Would you count the lines below that contain the string "Recherches" and reply with that number only?
------------------------------------------------------------------------
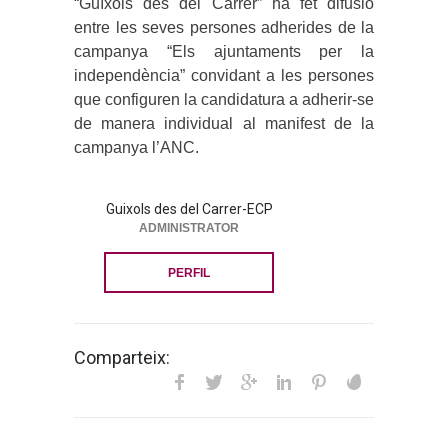
“Guíxols des del Carrer” ha fet difusió
entre les seves persones adherides de la
campanya “Els ajuntaments per la
independència” convidant a les persones
que configuren la candidatura a adherir-se
de manera individual al manifest de la
campanya l’ANC.
Guixols des del Carrer-ECP
ADMINISTRATOR
PERFIL
Comparteix:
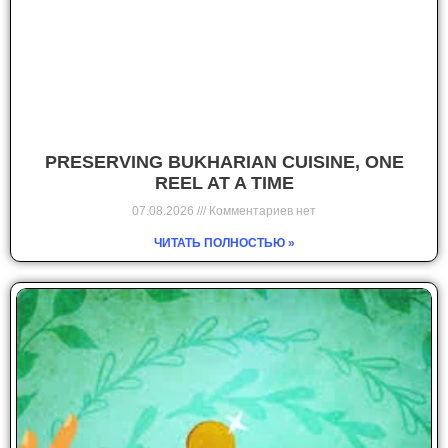
PRESERVING BUKHARIAN CUISINE, ONE
REEL AT A TIME
07.08.2026
Комментариев нет
ЧИТАТЬ ПОЛНОСТЬЮ »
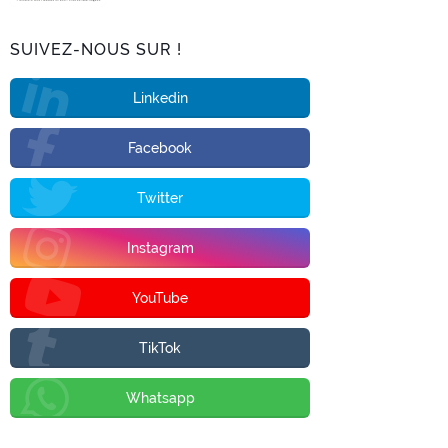
SUIVEZ-NOUS SUR !
Linkedin
Facebook
Twitter
Instagram
YouTube
TikTok
Whatsapp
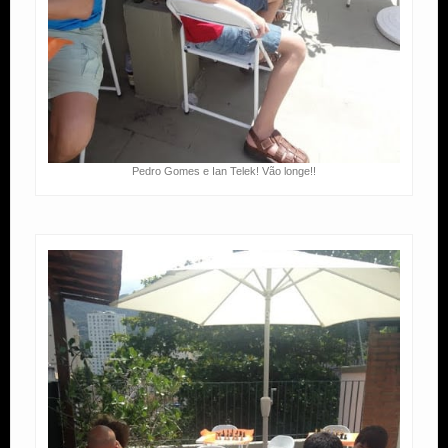
Pedro Gomes e Ian Telek! Vão longe!!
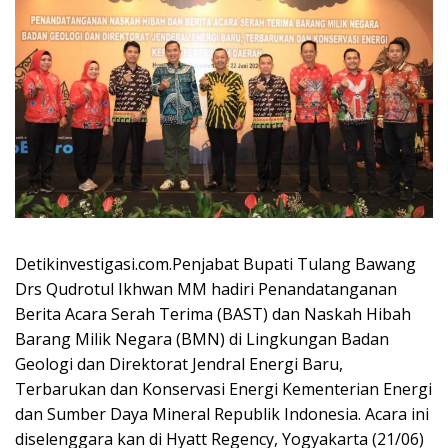
Detikinvestigasi.com.Penjabat Bupati Tulang Bawang
Drs Qudrotul Ikhwan MM hadiri Penandatanganan
Berita Acara Serah Terima (BAST) dan Naskah Hibah
Barang Milik Negara (BMN) di Lingkungan Badan
Geologi dan Direktorat Jendral Energi Baru,
Terbarukan dan Konservasi Energi Kementerian Energi
dan Sumber Daya Mineral Republik Indonesia. Acara ini
diselenggara kan di Hyatt Regency, Yogyakarta (21/06)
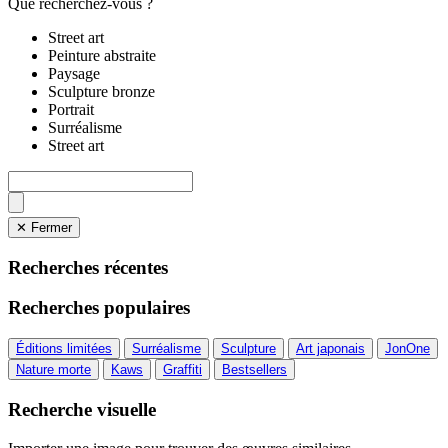
Que recherchez-vous ?
Street art
Peinture abstraite
Paysage
Sculpture bronze
Portrait
Surréalisme
Street art
✕ Fermer
Recherches récentes
Recherches populaires
Éditions limitées
Surréalisme
Sculpture
Art japonais
JonOne
Nature morte
Kaws
Graffiti
Bestsellers
Recherche visuelle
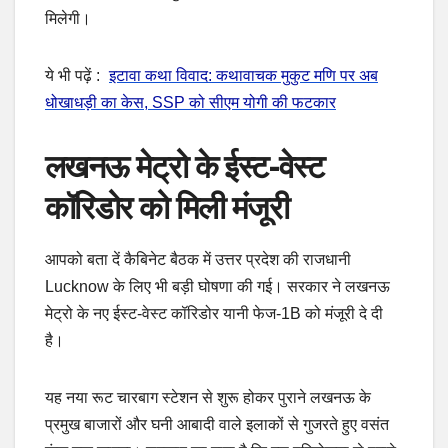
मिलेगी।
ये भी पढ़ें :
इटावा कथा विवाद: कथावाचक मुकुट मणि पर अब
धोखाधड़ी का केस, SSP को सीएम योगी की फटकार
लखनऊ मेट्रो के ईस्ट-वेस्ट
कॉरिडोर को मिली मंजूरी
आपको बता दें कैबिनेट बैठक में उत्तर प्रदेश की राजधानी
Lucknow के लिए भी बड़ी घोषणा की गई। सरकार ने लखनऊ
मेट्रो के नए ईस्ट-वेस्ट कॉरिडोर यानी फेज-1B को मंजूरी दे दी
है।
यह नया रूट चारबाग स्टेशन से शुरू होकर पुराने लखनऊ के
प्रमुख बाजारों और घनी आबादी वाले इलाकों से गुजरते हुए वसंत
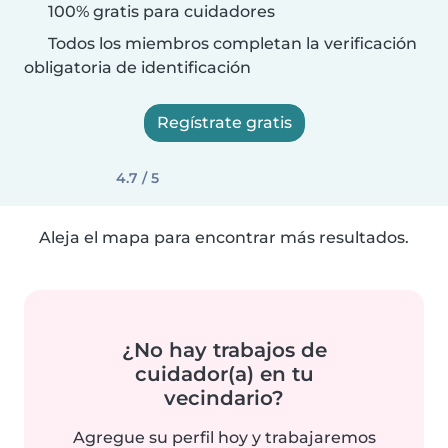
100% gratis para cuidadores
Todos los miembros completan la verificación
obligatoria de identificación
Regístrate gratis
4.7 / 5
Aleja el mapa para encontrar más resultados.
¿No hay trabajos de
cuidador(a) en tu
vecindario?
Agregue su perfil hoy y trabajaremos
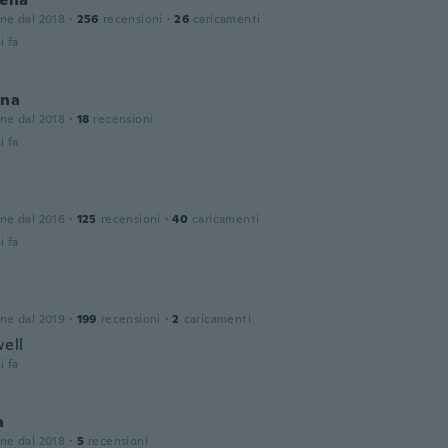
one dal 2018
·
256
recensioni
·
26
caricamenti
i fa
ina
one dal 2018
·
18
recensioni
i fa
one dal 2016
·
125
recensioni
·
40
caricamenti
i fa
one dal 2019
·
199
recensioni
·
2
caricamenti
ell
i fa
a
one dal 2018
·
5
recensioni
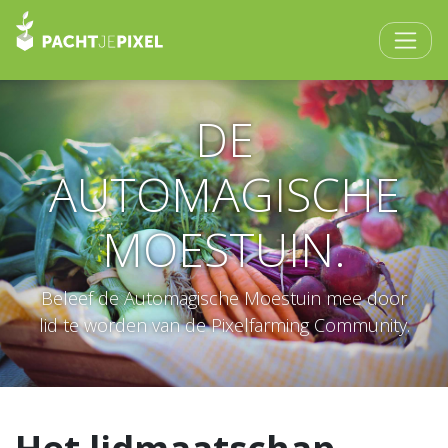
DE
AUTOMAGISCHE
MOESTUIN.
Beleef de Automagische Moestuin mee door
lid te worden van de Pixelfarming Community.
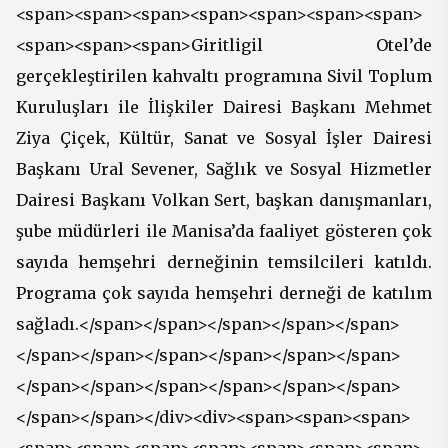
<span><span><span><span><span><span><span>
<span><span><span>Giritligil Otel’de
gerçekleştirilen kahvaltı programına Sivil Toplum
Kuruluşları ile İlişkiler Dairesi Başkanı Mehmet
Ziya Çiçek, Kültür, Sanat ve Sosyal İşler Dairesi
Başkanı Ural Sevener, Sağlık ve Sosyal Hizmetler
Dairesi Başkanı Volkan Sert, başkan danışmanları,
şube müdürleri ile Manisa’da faaliyet gösteren çok
sayıda hemşehri derneğinin temsilcileri katıldı.
Programa çok sayıda hemşehri derneği de katılım
sağladı.</span></span></span></span></span>
</span></span></span></span></span></span>
</span></span></span></span></span></span>
</span></span></div><div><span><span><span>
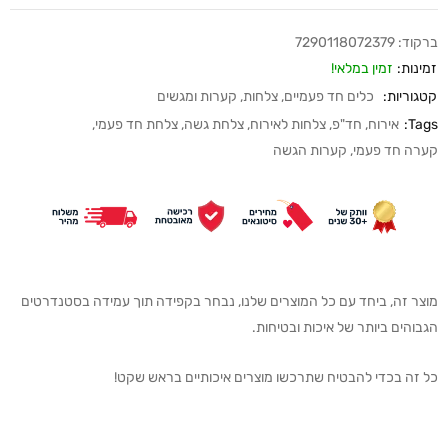
ברקוד:
7290118072379
זמינות:
זמין במלאי!
קטגוריות:
כלים חד פעמיים
,
צלחות, קערות ומגשים
Tags:
אירוח
,
חד"פ
,
צלחות לאירוח
,
צלחת גשה
,
צלחת חד פעמי
,
קערה חד פעמי
,
קערות הגשה
מוצר זה, ביחד עם כל המוצרים שלנו, נבחר בקפידה תוך עמידה בסטנדרטים
הגבוהים ביותר של איכות ובטיחות.
כל זה בכדי להבטיח שתרכשו מוצרים איכותיים בראש שקט!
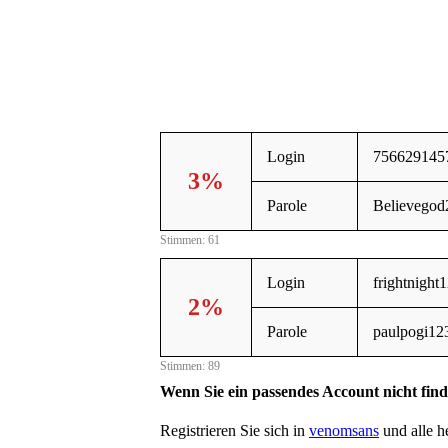
Login
756629145
3%
Parole
Believegod
Stimmen: 61
Login
frightnight
2%
Parole
paulpogi12
Stimmen: 89
Wenn Sie ein passendes Account nicht fin
Registrieren Sie sich in
venomsans
und alle he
------------------------------------------------------------------------
Exercise response » 2